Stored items
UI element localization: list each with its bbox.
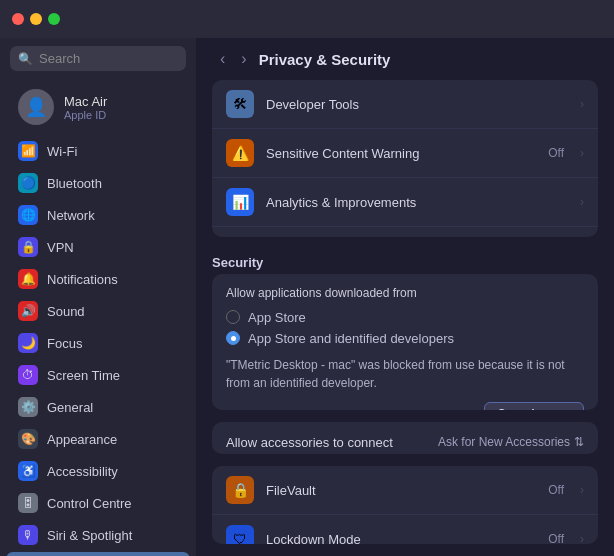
appearance-icon: 🎨 xyxy=(18,429,38,449)
lockdown-mode-icon: 🛡 xyxy=(226,525,254,544)
sensitive-content-item[interactable]: ⚠️ Sensitive Content Warning Off › xyxy=(212,129,598,178)
analytics-icon: 📊 xyxy=(226,188,254,216)
forward-button[interactable]: › xyxy=(237,48,250,70)
filevault-label: FileVault xyxy=(266,483,536,498)
sidebar-item-label: Accessibility xyxy=(47,464,118,479)
maximize-button[interactable] xyxy=(48,13,60,25)
developer-tools-item[interactable]: 🛠 Developer Tools › xyxy=(212,80,598,129)
user-subtitle: Apple ID xyxy=(64,109,107,121)
lockdown-mode-label: Lockdown Mode xyxy=(266,532,536,544)
bottom-settings-group: 🔒 FileVault Off › 🛡 Lockdown Mode Off › xyxy=(212,466,598,544)
analytics-item[interactable]: 📊 Analytics & Improvements › xyxy=(212,178,598,227)
blocked-note: "TMetric Desktop - mac" was blocked from… xyxy=(226,356,584,392)
sidebar-item-vpn[interactable]: 🔒 VPN xyxy=(6,232,190,262)
developer-tools-label: Developer Tools xyxy=(266,97,564,112)
radio-circle-app-store xyxy=(226,310,240,324)
sidebar-item-screen-time[interactable]: ⏱ Screen Time xyxy=(6,360,190,390)
sidebar-item-focus[interactable]: 🌙 Focus xyxy=(6,328,190,358)
focus-icon: 🌙 xyxy=(18,333,38,353)
sidebar-item-general[interactable]: ⚙️ General xyxy=(6,392,190,422)
filevault-item[interactable]: 🔒 FileVault Off › xyxy=(212,466,598,515)
accessibility-icon: ♿ xyxy=(18,461,38,481)
screen-time-icon: ⏱ xyxy=(18,365,38,385)
vpn-icon: 🔒 xyxy=(18,237,38,257)
sidebar-item-label: Screen Time xyxy=(47,368,120,383)
user-info: Mac Air Apple ID xyxy=(64,94,107,121)
sidebar-item-sound[interactable]: 🔊 Sound xyxy=(6,296,190,326)
traffic-lights xyxy=(12,13,60,25)
page-title: Privacy & Security xyxy=(259,51,391,68)
general-icon: ⚙️ xyxy=(18,397,38,417)
accessories-item[interactable]: Allow accessories to connect Ask for New… xyxy=(212,422,598,454)
accessories-row: Allow accessories to connect Ask for New… xyxy=(212,422,598,454)
content-header: ‹ › Privacy & Security xyxy=(196,38,614,80)
sidebar-item-siri-spotlight[interactable]: 🎙 Siri & Spotlight xyxy=(6,520,190,550)
filevault-value: Off xyxy=(548,483,564,497)
accessories-value: Ask for New Accessories xyxy=(438,435,570,449)
sidebar-item-privacy-security[interactable]: 🔐 Privacy & Security xyxy=(6,552,190,556)
search-box[interactable]: 🔍 Search xyxy=(10,46,186,71)
sidebar-item-label: VPN xyxy=(47,240,74,255)
sidebar-item-accessibility[interactable]: ♿ Accessibility xyxy=(6,456,190,486)
minimize-button[interactable] xyxy=(30,13,42,25)
sidebar-item-label: General xyxy=(47,400,93,415)
accessories-label: Allow accessories to connect xyxy=(226,435,426,450)
analytics-label: Analytics & Improvements xyxy=(266,195,564,210)
radio-label-app-store: App Store xyxy=(248,310,306,325)
sidebar-item-label: Focus xyxy=(47,336,82,351)
apple-advertising-item[interactable]: 📣 Apple Advertising › xyxy=(212,227,598,237)
sidebar-item-network[interactable]: 🌐 Network xyxy=(6,200,190,230)
content-area: ‹ › Privacy & Security 🛠 Developer Tools… xyxy=(196,38,614,556)
bluetooth-icon: 🔵 xyxy=(18,173,38,193)
sidebar-item-label: Bluetooth xyxy=(47,176,102,191)
chevron-right-icon: › xyxy=(580,483,584,497)
top-settings-group: 🛠 Developer Tools › ⚠️ Sensitive Content… xyxy=(212,80,598,237)
sidebar-item-label: Siri & Spotlight xyxy=(47,528,132,543)
sensitive-content-icon: ⚠️ xyxy=(226,139,254,167)
title-bar xyxy=(0,0,614,38)
accessories-select[interactable]: Ask for New Accessories ⇅ xyxy=(438,435,584,449)
sidebar: 🔍 Search 👤 Mac Air Apple ID 📶 Wi-Fi 🔵 Bl… xyxy=(0,38,196,556)
sidebar-item-bluetooth[interactable]: 🔵 Bluetooth xyxy=(6,168,190,198)
filevault-icon: 🔒 xyxy=(226,476,254,504)
sensitive-content-label: Sensitive Content Warning xyxy=(266,146,536,161)
sidebar-item-label: Sound xyxy=(47,304,85,319)
lockdown-mode-item[interactable]: 🛡 Lockdown Mode Off › xyxy=(212,515,598,544)
network-icon: 🌐 xyxy=(18,205,38,225)
sidebar-item-label: Notifications xyxy=(47,272,118,287)
sensitive-content-value: Off xyxy=(548,146,564,160)
sidebar-item-appearance[interactable]: 🎨 Appearance xyxy=(6,424,190,454)
radio-app-store-identified[interactable]: App Store and identified developers xyxy=(226,331,584,346)
open-anyway-button[interactable]: Open Anyway xyxy=(484,402,584,410)
notifications-icon: 🔔 xyxy=(18,269,38,289)
control-centre-icon: 🎛 xyxy=(18,493,38,513)
sidebar-item-label: Control Centre xyxy=(47,496,132,511)
search-icon: 🔍 xyxy=(18,52,33,66)
chevron-right-icon: › xyxy=(580,97,584,111)
sidebar-item-label: Appearance xyxy=(47,432,117,447)
sidebar-item-label: Network xyxy=(47,208,95,223)
main-layout: 🔍 Search 👤 Mac Air Apple ID 📶 Wi-Fi 🔵 Bl… xyxy=(0,38,614,556)
user-name: Mac Air xyxy=(64,94,107,109)
sidebar-item-label: Wi-Fi xyxy=(47,144,77,159)
security-section-label: Security xyxy=(196,249,614,274)
sidebar-item-wifi[interactable]: 📶 Wi-Fi xyxy=(6,136,190,166)
close-button[interactable] xyxy=(12,13,24,25)
developer-tools-icon: 🛠 xyxy=(226,90,254,118)
back-button[interactable]: ‹ xyxy=(216,48,229,70)
sidebar-item-control-centre[interactable]: 🎛 Control Centre xyxy=(6,488,190,518)
siri-icon: 🎙 xyxy=(18,525,38,545)
radio-app-store[interactable]: App Store xyxy=(226,310,584,325)
security-card: Allow applications downloaded from App S… xyxy=(212,274,598,410)
wifi-icon: 📶 xyxy=(18,141,38,161)
sound-icon: 🔊 xyxy=(18,301,38,321)
sidebar-item-notifications[interactable]: 🔔 Notifications xyxy=(6,264,190,294)
avatar: 👤 xyxy=(18,89,54,125)
allow-apps-title: Allow applications downloaded from xyxy=(226,286,584,300)
lockdown-mode-value: Off xyxy=(548,532,564,544)
radio-circle-identified xyxy=(226,331,240,345)
radio-label-identified: App Store and identified developers xyxy=(248,331,454,346)
user-profile[interactable]: 👤 Mac Air Apple ID xyxy=(6,81,190,133)
radio-group: App Store App Store and identified devel… xyxy=(226,310,584,346)
stepper-icon: ⇅ xyxy=(574,435,584,449)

DIRECTIONS:
The answer must be one number, the count of lines above that hold the word "right".

SOLUTION TO THE EXERCISE:
2